If you vote by mail but die before Election Day, does your vote count? It depends on where you lived.
Oregon counts ballots no matter what happens to the voter. So does Florida. But in South Dakota, if you die before the election, so does your vote.
In Virginia, Board of Elections officials contacted yesterday said the answer is unclear because of conflicting rulings by different attorneys general. They are seeking a clarification, they said.
Increasingly popular mail-in ballots mean voters can choose candidates up to 60 days before an election, raising new questions about an age-old phenomenon normally associated with chicanery: What should be done with the ballots of the recently dead?
Laws in at least a dozen states are split evenly between tallying and dumping the votes. No one keeps records on how often such deaths occur.
One case involves Florence Steen, an ailing 88-year-old grandmother.

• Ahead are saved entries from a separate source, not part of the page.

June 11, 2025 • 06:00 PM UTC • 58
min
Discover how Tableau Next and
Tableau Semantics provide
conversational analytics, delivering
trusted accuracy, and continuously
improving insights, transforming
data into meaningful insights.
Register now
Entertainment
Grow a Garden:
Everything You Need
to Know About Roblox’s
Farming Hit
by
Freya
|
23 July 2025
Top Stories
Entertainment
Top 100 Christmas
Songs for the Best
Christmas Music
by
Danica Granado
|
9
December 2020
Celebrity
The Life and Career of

A last wish of hers was to vote for Hillary Rodham Clinton. She wanted to be part of history, daughter Kathy Krause said.

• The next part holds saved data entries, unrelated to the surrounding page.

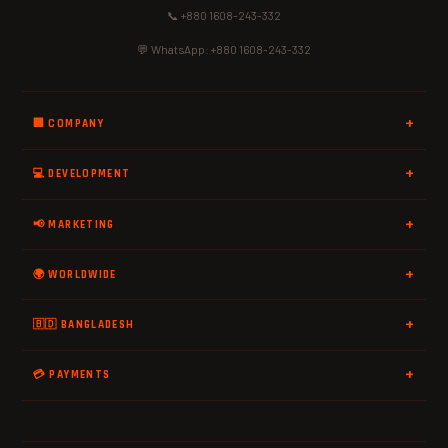
📞 +880 1608-243-332
💬 WhatsApp: +880 1608-243-332
🏢 COMPANY
💻 DEVELOPMENT
📢 MARKETING
🌍 WORLDWIDE
🇧🇩 BANGLADESH
💳 PAYMENTS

After the South Dakota woman died in May, her daughter mailed the ballot.
"In my mind, her vote counted," Krause said. "My mother believed she had voted for a woman to be president."
But officials at the county courthouse told Krause the ballot had to be tossed because state law declared a voter must be alive on Election Day. So Krause passed that word to the Clinton campaign. And Clinton drew great applause when she told the story in her concession speech four days after the South Dakota primary.

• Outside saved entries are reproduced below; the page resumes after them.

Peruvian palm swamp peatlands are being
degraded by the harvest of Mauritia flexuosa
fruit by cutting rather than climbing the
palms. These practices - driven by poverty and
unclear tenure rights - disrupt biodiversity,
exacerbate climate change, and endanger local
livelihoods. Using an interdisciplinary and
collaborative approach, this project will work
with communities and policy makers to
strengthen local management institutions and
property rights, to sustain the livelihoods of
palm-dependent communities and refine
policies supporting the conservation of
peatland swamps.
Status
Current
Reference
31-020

Krause plans to lobby state legislators to reverse the law.
"What about the soldiers in Iraq? What if they vote and they're killed in action, God forbid? Should we take away their vote because they died for their country?"
There are no military standards on voting by soldiers. Rather, their mailed-in ballots are counted at the individual election districts where they are registered to vote.
Thirty-one states allow some form of early voting. Mail-in ballots arrived in record numbers during this year's protracted primary season. Election experts have predicted that as many as 25 percent of voters will vote by mail in November.
South Dakota Secretary of State Chris Nelson said he doesn't understand why a dead person's vote should be counted.
"In my mind, it's clear," Nelson said. "You have to be a qualified voter on Election Day. I don't know how someone can say you're a qualified voter if you're deceased."
Pam Smith, director of the advocacy group Verified Voting, disagrees: "By definition, the day you cast a ballot is Election Day. That's it."